Stored data entries
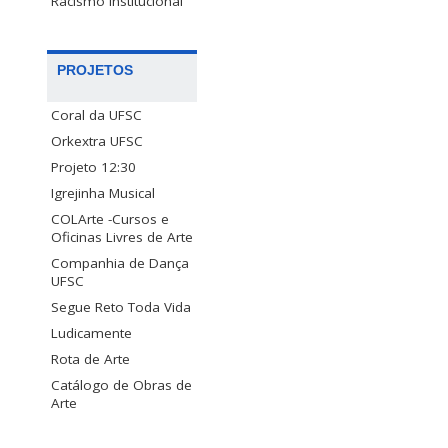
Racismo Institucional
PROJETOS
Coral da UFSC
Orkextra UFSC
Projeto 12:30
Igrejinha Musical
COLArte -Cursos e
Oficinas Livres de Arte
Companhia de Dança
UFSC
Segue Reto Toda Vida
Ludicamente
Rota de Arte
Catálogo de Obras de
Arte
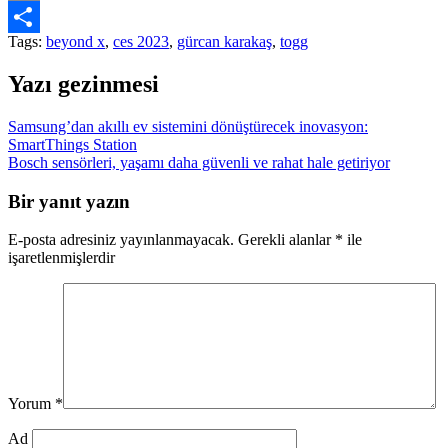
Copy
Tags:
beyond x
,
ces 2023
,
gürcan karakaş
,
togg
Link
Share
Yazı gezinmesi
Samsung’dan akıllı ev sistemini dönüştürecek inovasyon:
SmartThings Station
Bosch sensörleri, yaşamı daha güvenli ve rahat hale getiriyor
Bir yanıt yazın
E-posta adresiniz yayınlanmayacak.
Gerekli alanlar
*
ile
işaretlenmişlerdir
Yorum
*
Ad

▸ PROBLEM STATEMENT
A verbatim transcription is required of the lines from the one with "Bosch sensörleri, yaşamı" through the final line of the entries above, and of nothing else.

▸ ANSWER SECTION
Bosch sensörleri, yaşamı daha güvenli ve rahat hale getiriyor
Bir yanıt yazın
E-posta adresiniz yayınlanmayacak.
Gerekli alanlar
*
ile
işaretlenmişlerdir
Yorum
*
Ad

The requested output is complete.